Oil pipelines planned in Kenya and Uganda to ferry crude from fields to port present opportunities for private financiers keen to gain a foothold in East Africa’s energy industry, the African Development Bank says.
“Nobody has ever, ever lost money financing pipelines,” Gabriel Negatu, the Abidjan-based lender’s regional director for East Africa, told Bloomberg in Nairobi.
If there is oil flowing, “it’s generally viable,” he said.
East African countries are in a race to start exploiting crude oil reserves estimated at 1.7 billion recoverable barrels in Uganda and 750 million barrels in neighboring Kenya. Both nations are planning to start construction on pipelines by 2018, even as oil prices are stuck at less than half the level of three years ago, straining finances of producers across the continent.

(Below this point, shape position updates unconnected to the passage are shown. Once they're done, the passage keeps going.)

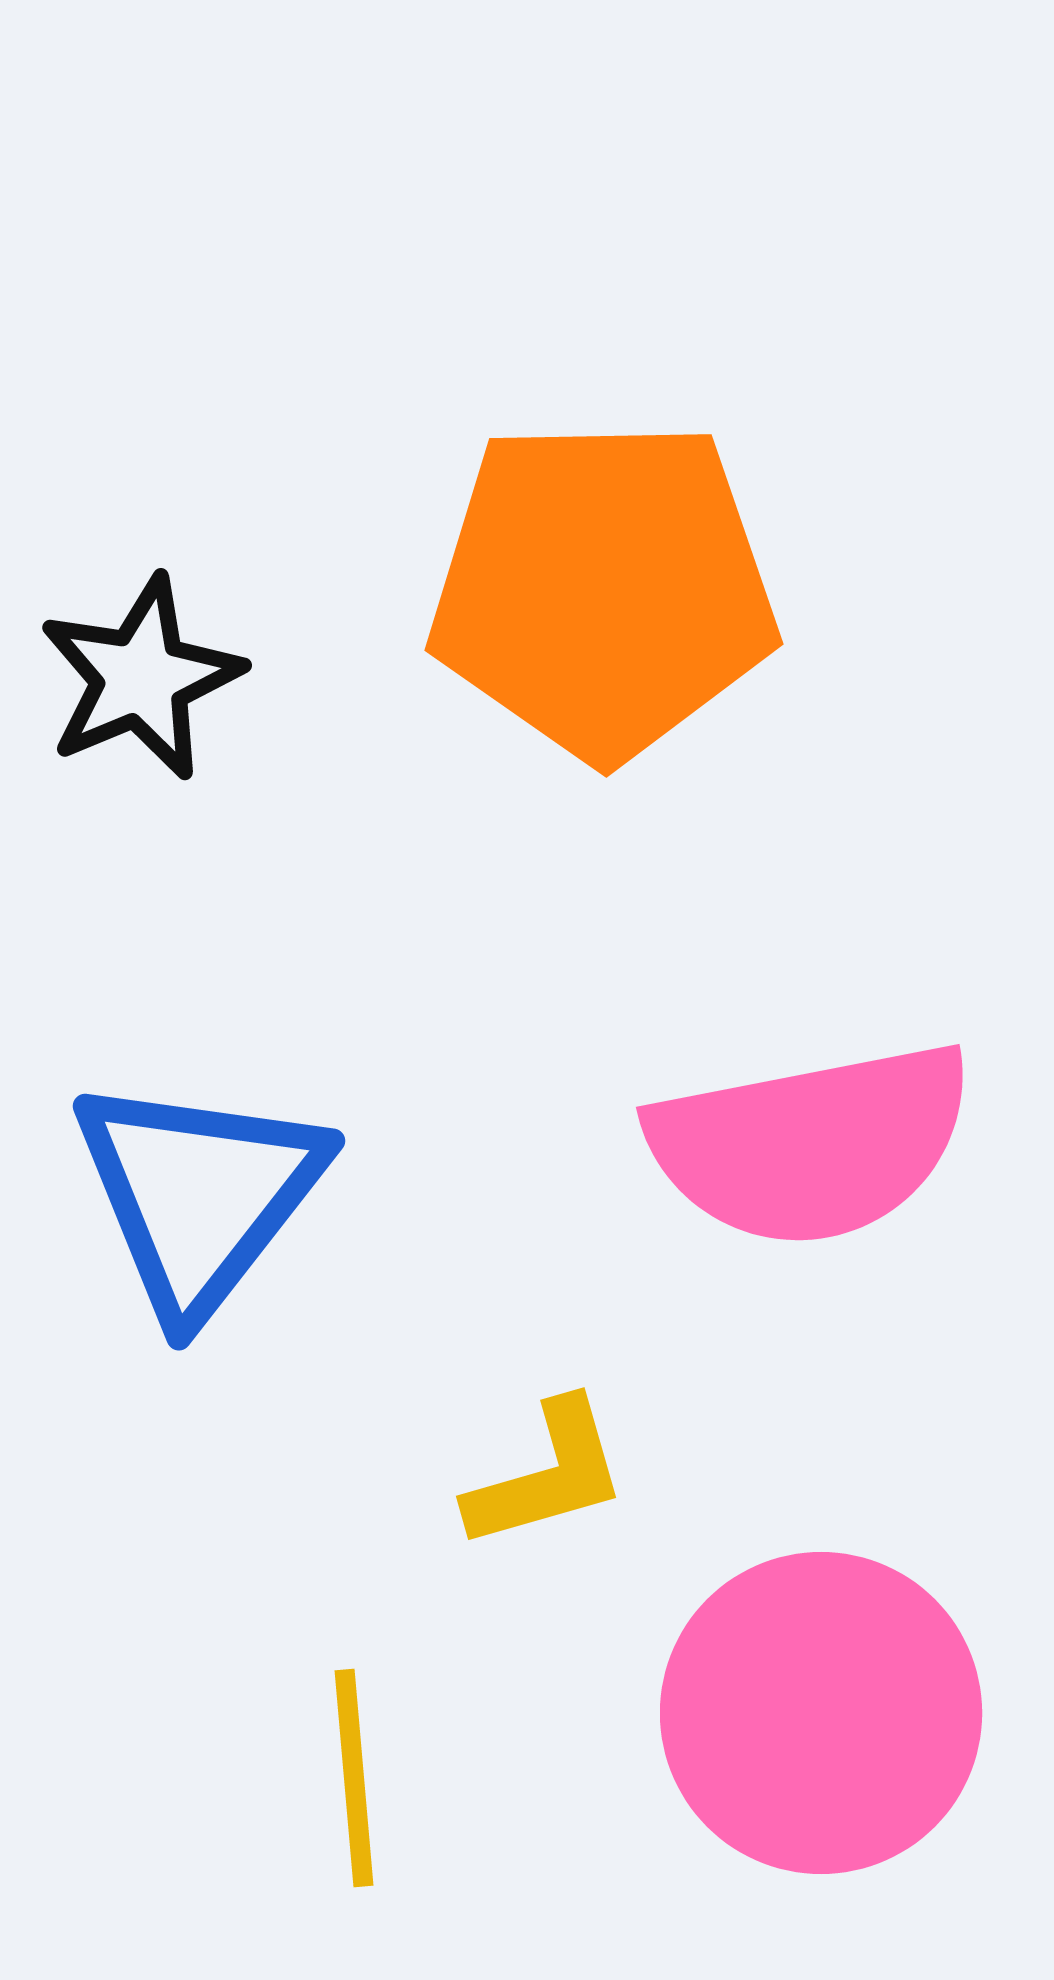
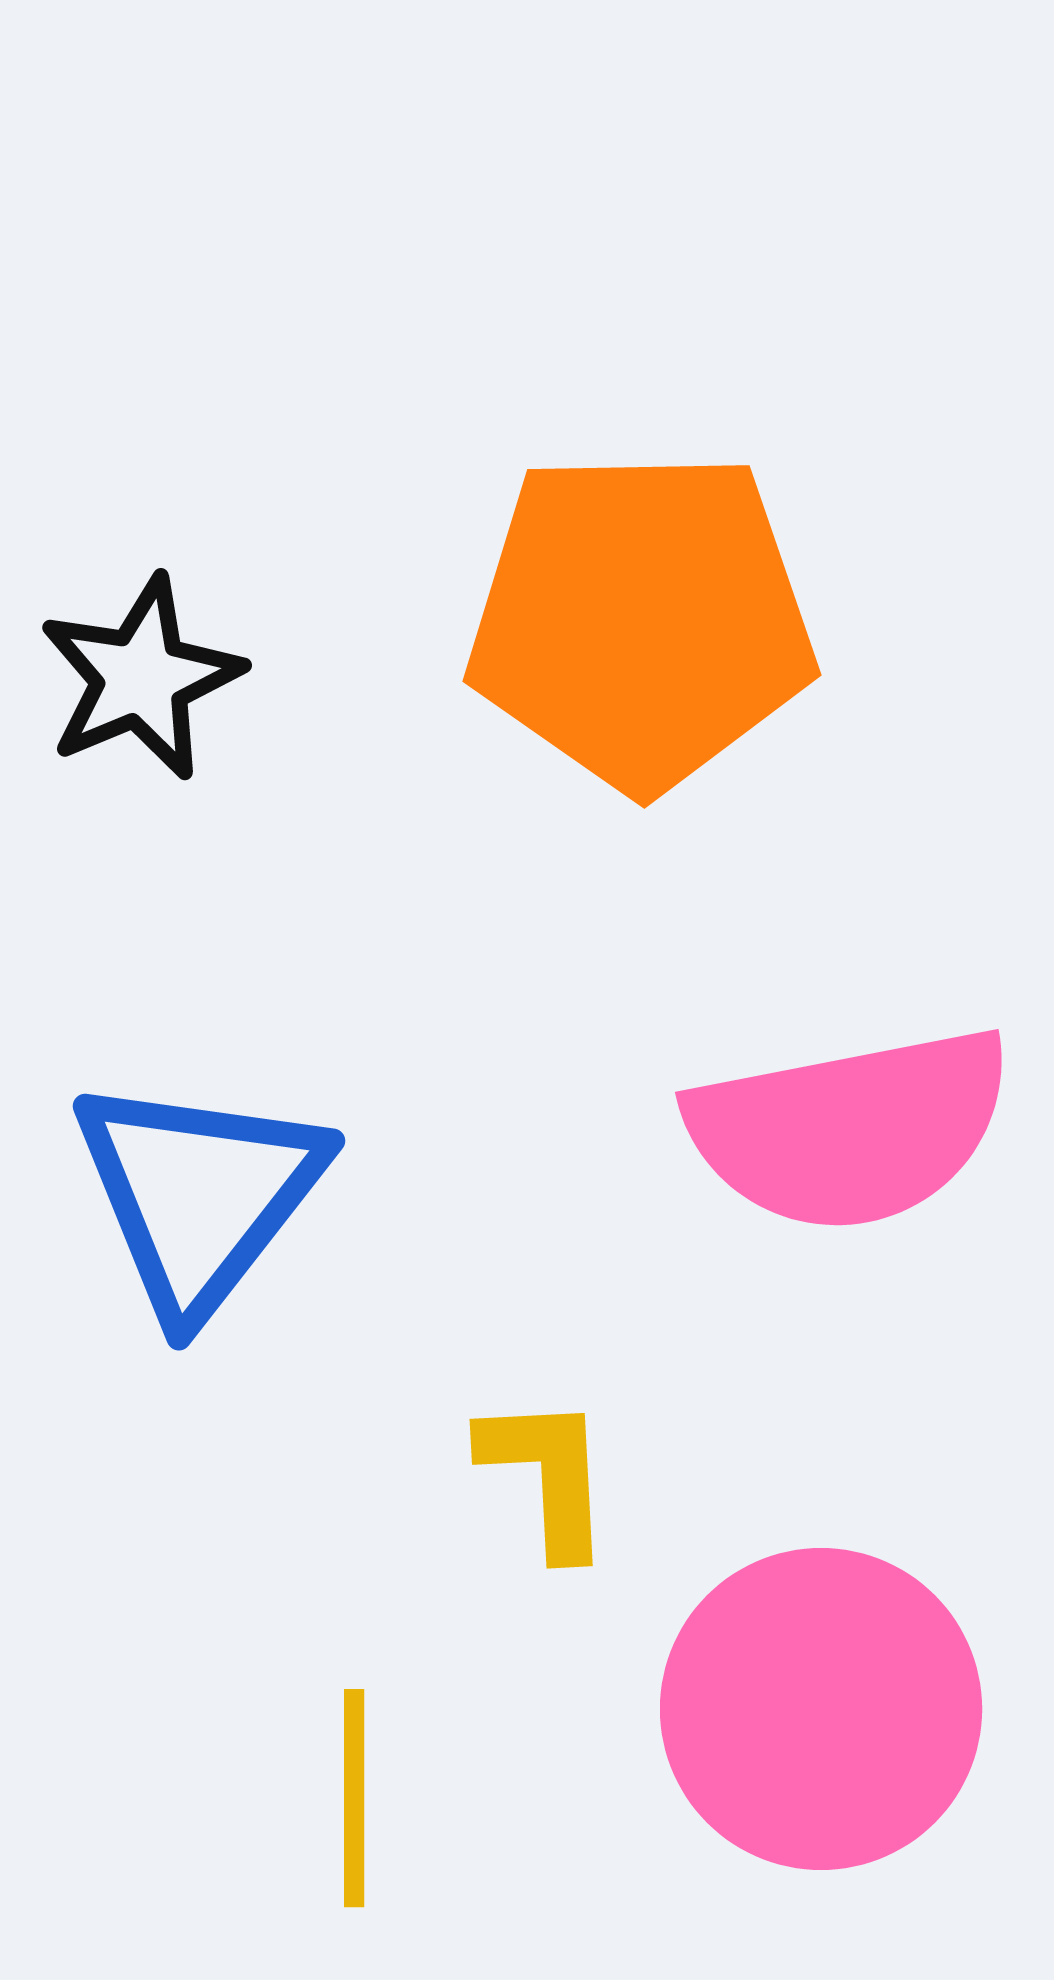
orange pentagon: moved 38 px right, 31 px down
pink semicircle: moved 39 px right, 15 px up
yellow L-shape: rotated 77 degrees counterclockwise
pink circle: moved 4 px up
yellow line: moved 20 px down; rotated 5 degrees clockwise
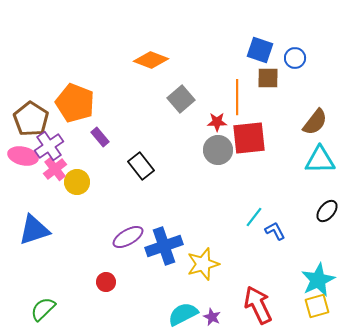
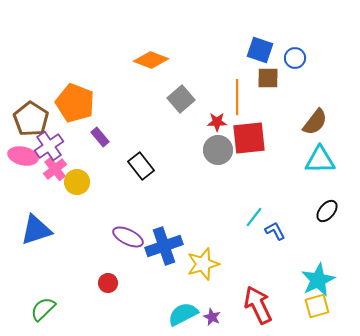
blue triangle: moved 2 px right
purple ellipse: rotated 56 degrees clockwise
red circle: moved 2 px right, 1 px down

Both nations had in August, 2015 agreed to construct a joint pipeline to collectively move crude products from Uganda’s Oil-rich western district of Hoima, through Lokichar Basin in Kenya towards the port of Lamu.
However, Uganda revised the decision and in April, 2016 settled to route its crude Southwards to Tanzania’s northeastern port of Tanga.
“Prices should stabilize around at $60 per barrel next year, barring the unforeseen,” Negatu said. “At that point I think the industry will adjust to that reality and figure out how to become viable and profitable.”
Kenya expects production by Tullow Oil Plc to start in mid-2017, with the government initially hauling crude by road and rail to a refinery at the port city of Mombasa. East Africa’s largest economy plans to start building an 865-kilometer (538-mile) pipeline linking fields in its northern region to a port at Lamu on the Indian Ocean coast by 2018, the government has said.
The AfDB is confident that results from exploration in northern Kenya and the possibility of South Sudan routing crude exports via Kenyan ports “will support the pipeline and even other downstream facilities,” Negatu said.
The AfDB will support the pipelines “with whatever means available,” Negatu said. “If there are two different pipelines, we will talk to both sides and find ways to make resources available.”